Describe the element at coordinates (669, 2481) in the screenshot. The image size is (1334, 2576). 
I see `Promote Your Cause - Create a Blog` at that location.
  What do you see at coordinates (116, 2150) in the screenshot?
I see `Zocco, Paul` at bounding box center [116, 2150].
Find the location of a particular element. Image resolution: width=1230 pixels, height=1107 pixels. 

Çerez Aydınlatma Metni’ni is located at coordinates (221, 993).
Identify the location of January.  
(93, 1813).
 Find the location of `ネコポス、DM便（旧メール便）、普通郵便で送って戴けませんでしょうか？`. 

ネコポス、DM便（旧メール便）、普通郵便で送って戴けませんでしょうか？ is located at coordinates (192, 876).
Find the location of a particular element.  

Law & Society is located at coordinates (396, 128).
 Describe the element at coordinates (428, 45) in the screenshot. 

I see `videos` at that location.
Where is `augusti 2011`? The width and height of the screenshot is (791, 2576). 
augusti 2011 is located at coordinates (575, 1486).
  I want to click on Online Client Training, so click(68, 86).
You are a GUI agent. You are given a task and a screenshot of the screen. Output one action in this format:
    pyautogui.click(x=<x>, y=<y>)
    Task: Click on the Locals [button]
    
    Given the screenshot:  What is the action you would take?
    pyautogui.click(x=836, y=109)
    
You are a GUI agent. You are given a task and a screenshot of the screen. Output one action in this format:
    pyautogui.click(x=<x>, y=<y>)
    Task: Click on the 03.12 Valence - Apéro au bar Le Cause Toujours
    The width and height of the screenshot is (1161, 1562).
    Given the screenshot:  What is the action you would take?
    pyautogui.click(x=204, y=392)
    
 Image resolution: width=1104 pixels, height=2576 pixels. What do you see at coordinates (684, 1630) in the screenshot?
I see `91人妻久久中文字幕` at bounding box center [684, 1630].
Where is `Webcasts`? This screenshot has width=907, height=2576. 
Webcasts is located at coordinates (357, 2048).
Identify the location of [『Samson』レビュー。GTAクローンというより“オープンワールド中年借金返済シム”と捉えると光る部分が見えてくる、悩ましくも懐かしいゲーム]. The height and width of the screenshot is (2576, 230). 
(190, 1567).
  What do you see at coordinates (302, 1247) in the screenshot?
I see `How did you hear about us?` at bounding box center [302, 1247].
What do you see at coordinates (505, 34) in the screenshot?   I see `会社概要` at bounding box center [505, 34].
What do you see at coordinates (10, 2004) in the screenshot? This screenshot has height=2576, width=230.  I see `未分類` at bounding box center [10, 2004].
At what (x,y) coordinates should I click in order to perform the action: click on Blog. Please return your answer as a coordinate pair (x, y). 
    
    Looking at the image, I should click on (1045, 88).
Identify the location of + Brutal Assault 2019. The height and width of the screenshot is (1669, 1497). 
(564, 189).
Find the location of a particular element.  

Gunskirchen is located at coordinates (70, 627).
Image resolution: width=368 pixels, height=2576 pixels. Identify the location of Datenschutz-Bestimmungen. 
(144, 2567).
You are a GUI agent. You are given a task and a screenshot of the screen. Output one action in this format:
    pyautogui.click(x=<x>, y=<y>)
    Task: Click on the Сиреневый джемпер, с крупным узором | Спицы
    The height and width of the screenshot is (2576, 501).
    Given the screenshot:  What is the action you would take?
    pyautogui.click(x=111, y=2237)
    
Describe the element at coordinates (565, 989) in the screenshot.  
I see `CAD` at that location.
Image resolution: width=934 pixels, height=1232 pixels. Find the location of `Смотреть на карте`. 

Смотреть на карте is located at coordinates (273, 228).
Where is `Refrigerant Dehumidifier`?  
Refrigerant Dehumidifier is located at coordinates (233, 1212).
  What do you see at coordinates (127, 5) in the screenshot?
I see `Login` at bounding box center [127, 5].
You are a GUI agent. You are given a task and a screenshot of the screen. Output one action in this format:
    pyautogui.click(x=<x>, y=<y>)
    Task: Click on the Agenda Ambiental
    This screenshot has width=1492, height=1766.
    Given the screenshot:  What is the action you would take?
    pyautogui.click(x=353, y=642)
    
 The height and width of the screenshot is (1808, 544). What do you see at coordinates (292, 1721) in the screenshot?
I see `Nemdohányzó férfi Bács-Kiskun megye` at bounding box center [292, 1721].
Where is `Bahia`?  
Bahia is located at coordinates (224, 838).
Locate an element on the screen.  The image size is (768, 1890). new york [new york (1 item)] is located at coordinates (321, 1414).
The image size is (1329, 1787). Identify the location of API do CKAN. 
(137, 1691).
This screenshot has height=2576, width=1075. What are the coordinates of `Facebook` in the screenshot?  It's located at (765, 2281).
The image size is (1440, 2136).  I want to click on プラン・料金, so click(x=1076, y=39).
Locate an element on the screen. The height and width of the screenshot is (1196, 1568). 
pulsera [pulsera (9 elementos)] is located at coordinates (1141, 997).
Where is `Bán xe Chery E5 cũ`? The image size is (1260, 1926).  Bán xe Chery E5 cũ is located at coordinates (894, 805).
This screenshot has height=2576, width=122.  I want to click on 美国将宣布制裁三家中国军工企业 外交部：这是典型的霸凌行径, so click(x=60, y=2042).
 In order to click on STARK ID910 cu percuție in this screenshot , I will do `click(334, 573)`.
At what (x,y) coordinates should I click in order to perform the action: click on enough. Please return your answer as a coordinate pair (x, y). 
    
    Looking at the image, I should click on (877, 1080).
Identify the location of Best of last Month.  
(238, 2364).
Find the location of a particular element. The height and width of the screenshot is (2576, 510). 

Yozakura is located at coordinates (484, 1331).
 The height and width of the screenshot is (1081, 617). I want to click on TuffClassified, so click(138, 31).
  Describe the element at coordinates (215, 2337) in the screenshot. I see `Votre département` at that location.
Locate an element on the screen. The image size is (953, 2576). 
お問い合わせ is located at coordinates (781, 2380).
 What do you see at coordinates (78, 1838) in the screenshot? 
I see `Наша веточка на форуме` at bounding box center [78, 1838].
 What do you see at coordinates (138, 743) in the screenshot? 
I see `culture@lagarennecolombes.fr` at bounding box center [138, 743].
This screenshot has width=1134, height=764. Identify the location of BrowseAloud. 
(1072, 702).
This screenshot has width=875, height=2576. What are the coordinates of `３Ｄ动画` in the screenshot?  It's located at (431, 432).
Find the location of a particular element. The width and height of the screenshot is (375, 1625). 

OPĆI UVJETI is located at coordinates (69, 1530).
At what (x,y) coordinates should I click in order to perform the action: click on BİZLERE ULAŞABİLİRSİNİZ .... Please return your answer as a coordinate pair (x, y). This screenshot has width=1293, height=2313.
##########
● REQUIRED WORK
Line by line, write out the records above exactly.

● TASK RESULT
Describe the element at coordinates (669, 2481) in the screenshot. The image size is (1334, 2576). 
I see `Promote Your Cause - Create a Blog` at that location.
  What do you see at coordinates (116, 2150) in the screenshot?
I see `Zocco, Paul` at bounding box center [116, 2150].
Find the location of a particular element. Image resolution: width=1230 pixels, height=1107 pixels. 

Çerez Aydınlatma Metni’ni is located at coordinates (221, 993).
Identify the location of January.  
(93, 1813).
 Find the location of `ネコポス、DM便（旧メール便）、普通郵便で送って戴けませんでしょうか？`. 

ネコポス、DM便（旧メール便）、普通郵便で送って戴けませんでしょうか？ is located at coordinates (192, 876).
Find the location of a particular element.  

Law & Society is located at coordinates (396, 128).
 Describe the element at coordinates (428, 45) in the screenshot. 

I see `videos` at that location.
Where is `augusti 2011`? The width and height of the screenshot is (791, 2576). 
augusti 2011 is located at coordinates (575, 1486).
  I want to click on Online Client Training, so click(68, 86).
You are a GUI agent. You are given a task and a screenshot of the screen. Output one action in this format:
    pyautogui.click(x=<x>, y=<y>)
    Task: Click on the Locals [button]
    
    Given the screenshot:  What is the action you would take?
    pyautogui.click(x=836, y=109)
    
You are a GUI agent. You are given a task and a screenshot of the screen. Output one action in this format:
    pyautogui.click(x=<x>, y=<y>)
    Task: Click on the 03.12 Valence - Apéro au bar Le Cause Toujours
    The width and height of the screenshot is (1161, 1562).
    Given the screenshot:  What is the action you would take?
    pyautogui.click(x=204, y=392)
    
 Image resolution: width=1104 pixels, height=2576 pixels. What do you see at coordinates (684, 1630) in the screenshot?
I see `91人妻久久中文字幕` at bounding box center [684, 1630].
Where is `Webcasts`? This screenshot has width=907, height=2576. 
Webcasts is located at coordinates (357, 2048).
Identify the location of [『Samson』レビュー。GTAクローンというより“オープンワールド中年借金返済シム”と捉えると光る部分が見えてくる、悩ましくも懐かしいゲーム]. The height and width of the screenshot is (2576, 230). 
(190, 1567).
  What do you see at coordinates (302, 1247) in the screenshot?
I see `How did you hear about us?` at bounding box center [302, 1247].
What do you see at coordinates (505, 34) in the screenshot?   I see `会社概要` at bounding box center [505, 34].
What do you see at coordinates (10, 2004) in the screenshot? This screenshot has height=2576, width=230.  I see `未分類` at bounding box center [10, 2004].
At what (x,y) coordinates should I click in order to perform the action: click on Blog. Please return your answer as a coordinate pair (x, y). 
    
    Looking at the image, I should click on (1045, 88).
Identify the location of + Brutal Assault 2019. The height and width of the screenshot is (1669, 1497). 
(564, 189).
Find the location of a particular element.  

Gunskirchen is located at coordinates (70, 627).
Image resolution: width=368 pixels, height=2576 pixels. Identify the location of Datenschutz-Bestimmungen. 
(144, 2567).
You are a GUI agent. You are given a task and a screenshot of the screen. Output one action in this format:
    pyautogui.click(x=<x>, y=<y>)
    Task: Click on the Сиреневый джемпер, с крупным узором | Спицы
    The height and width of the screenshot is (2576, 501).
    Given the screenshot:  What is the action you would take?
    pyautogui.click(x=111, y=2237)
    
Describe the element at coordinates (565, 989) in the screenshot.  
I see `CAD` at that location.
Image resolution: width=934 pixels, height=1232 pixels. Find the location of `Смотреть на карте`. 

Смотреть на карте is located at coordinates (273, 228).
Where is `Refrigerant Dehumidifier`?  
Refrigerant Dehumidifier is located at coordinates (233, 1212).
  What do you see at coordinates (127, 5) in the screenshot?
I see `Login` at bounding box center [127, 5].
You are a GUI agent. You are given a task and a screenshot of the screen. Output one action in this format:
    pyautogui.click(x=<x>, y=<y>)
    Task: Click on the Agenda Ambiental
    This screenshot has width=1492, height=1766.
    Given the screenshot:  What is the action you would take?
    pyautogui.click(x=353, y=642)
    
 The height and width of the screenshot is (1808, 544). What do you see at coordinates (292, 1721) in the screenshot?
I see `Nemdohányzó férfi Bács-Kiskun megye` at bounding box center [292, 1721].
Where is `Bahia`?  
Bahia is located at coordinates (224, 838).
Locate an element on the screen.  The image size is (768, 1890). new york [new york (1 item)] is located at coordinates (321, 1414).
The image size is (1329, 1787). Identify the location of API do CKAN. 
(137, 1691).
This screenshot has height=2576, width=1075. What are the coordinates of `Facebook` in the screenshot?  It's located at (765, 2281).
The image size is (1440, 2136).  I want to click on プラン・料金, so click(x=1076, y=39).
Locate an element on the screen. The height and width of the screenshot is (1196, 1568). 
pulsera [pulsera (9 elementos)] is located at coordinates (1141, 997).
Where is `Bán xe Chery E5 cũ`? The image size is (1260, 1926).  Bán xe Chery E5 cũ is located at coordinates (894, 805).
This screenshot has height=2576, width=122.  I want to click on 美国将宣布制裁三家中国军工企业 外交部：这是典型的霸凌行径, so click(x=60, y=2042).
 In order to click on STARK ID910 cu percuție in this screenshot , I will do `click(334, 573)`.
At what (x,y) coordinates should I click in order to perform the action: click on enough. Please return your answer as a coordinate pair (x, y). 
    
    Looking at the image, I should click on (877, 1080).
Identify the location of Best of last Month.  
(238, 2364).
Find the location of a particular element. The height and width of the screenshot is (2576, 510). 

Yozakura is located at coordinates (484, 1331).
 The height and width of the screenshot is (1081, 617). I want to click on TuffClassified, so click(138, 31).
  Describe the element at coordinates (215, 2337) in the screenshot. I see `Votre département` at that location.
Locate an element on the screen. The image size is (953, 2576). 
お問い合わせ is located at coordinates (781, 2380).
 What do you see at coordinates (78, 1838) in the screenshot? 
I see `Наша веточка на форуме` at bounding box center [78, 1838].
 What do you see at coordinates (138, 743) in the screenshot? 
I see `culture@lagarennecolombes.fr` at bounding box center [138, 743].
This screenshot has width=1134, height=764. Identify the location of BrowseAloud. 
(1072, 702).
This screenshot has width=875, height=2576. What are the coordinates of `３Ｄ动画` in the screenshot?  It's located at (431, 432).
Find the location of a particular element. The width and height of the screenshot is (375, 1625). 

OPĆI UVJETI is located at coordinates (69, 1530).
At what (x,y) coordinates should I click in order to perform the action: click on BİZLERE ULAŞABİLİRSİNİZ .... Please return your answer as a coordinate pair (x, y). This screenshot has width=1293, height=2313.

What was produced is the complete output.